Work to be completed: The data must be returned in full and exactly as given.

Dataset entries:
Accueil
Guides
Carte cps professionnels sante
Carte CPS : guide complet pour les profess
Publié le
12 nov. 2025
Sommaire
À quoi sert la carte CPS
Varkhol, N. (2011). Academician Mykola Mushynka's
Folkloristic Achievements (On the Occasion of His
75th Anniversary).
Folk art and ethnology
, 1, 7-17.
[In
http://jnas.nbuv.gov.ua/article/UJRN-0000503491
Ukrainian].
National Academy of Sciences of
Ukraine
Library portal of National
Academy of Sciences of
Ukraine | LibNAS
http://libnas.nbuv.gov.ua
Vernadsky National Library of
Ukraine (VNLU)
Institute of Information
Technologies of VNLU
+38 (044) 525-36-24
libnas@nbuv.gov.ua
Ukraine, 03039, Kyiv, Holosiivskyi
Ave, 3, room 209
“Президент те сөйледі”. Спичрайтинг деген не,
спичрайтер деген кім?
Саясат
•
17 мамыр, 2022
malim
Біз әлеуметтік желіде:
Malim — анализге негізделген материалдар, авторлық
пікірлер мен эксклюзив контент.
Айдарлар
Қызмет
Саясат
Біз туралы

Solution below:
Accueil
Guides
Carte cps professionnels sante
Carte CPS : guide complet pour les profess
Publié le
12 nov. 2025
Sommaire
À quoi sert la carte CPS
Varkhol, N. (2011). Academician Mykola Mushynka's
Folkloristic Achievements (On the Occasion of His
75th Anniversary).
Folk art and ethnology
, 1, 7-17.
[In
http://jnas.nbuv.gov.ua/article/UJRN-0000503491
Ukrainian].
National Academy of Sciences of
Ukraine
Library portal of National
Academy of Sciences of
Ukraine | LibNAS
http://libnas.nbuv.gov.ua
Vernadsky National Library of
Ukraine (VNLU)
Institute of Information
Technologies of VNLU
+38 (044) 525-36-24
libnas@nbuv.gov.ua
Ukraine, 03039, Kyiv, Holosiivskyi
Ave, 3, room 209
“Президент те сөйледі”. Спичрайтинг деген не,
спичрайтер деген кім?
Саясат
•
17 мамыр, 2022
malim
Біз әлеуметтік желіде:
Malim — анализге негізделген материалдар, авторлық
пікірлер мен эксклюзив контент.
Айдарлар
Қызмет
Саясат
Біз туралы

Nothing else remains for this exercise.